- [Assignment]:
Using the listing below, set down each line from the line containing "Image resolution: width=477, height=2576." through the line containing "email (263, 345)", both ends included, exactly and with nothing added.

- [Data]:
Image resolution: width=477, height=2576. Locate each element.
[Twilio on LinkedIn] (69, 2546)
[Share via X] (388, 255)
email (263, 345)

...

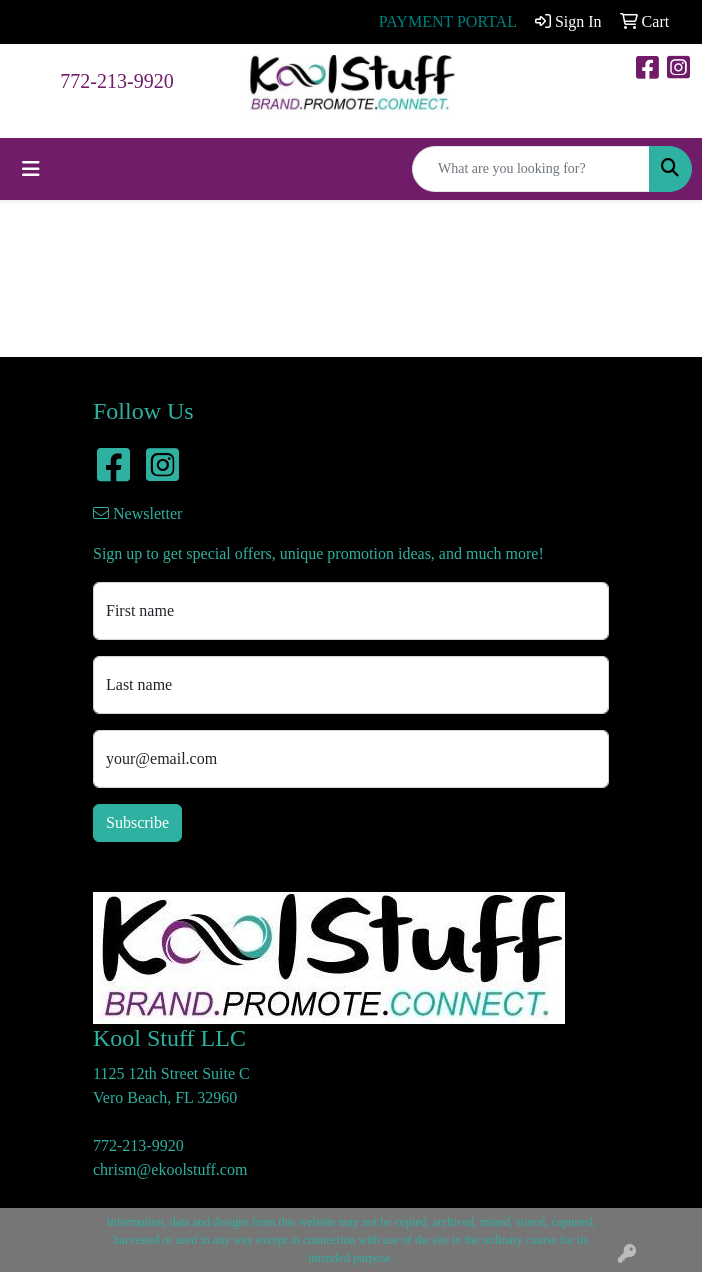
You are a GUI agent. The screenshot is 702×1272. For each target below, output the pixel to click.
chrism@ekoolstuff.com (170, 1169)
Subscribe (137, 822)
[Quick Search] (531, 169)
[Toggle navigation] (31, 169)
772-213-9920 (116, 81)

- [Solved problem]:
Image resolution: width=477, height=2576. Locate each element.
[Twilio on LinkedIn] (69, 2546)
[Share via X] (388, 255)
email (263, 345)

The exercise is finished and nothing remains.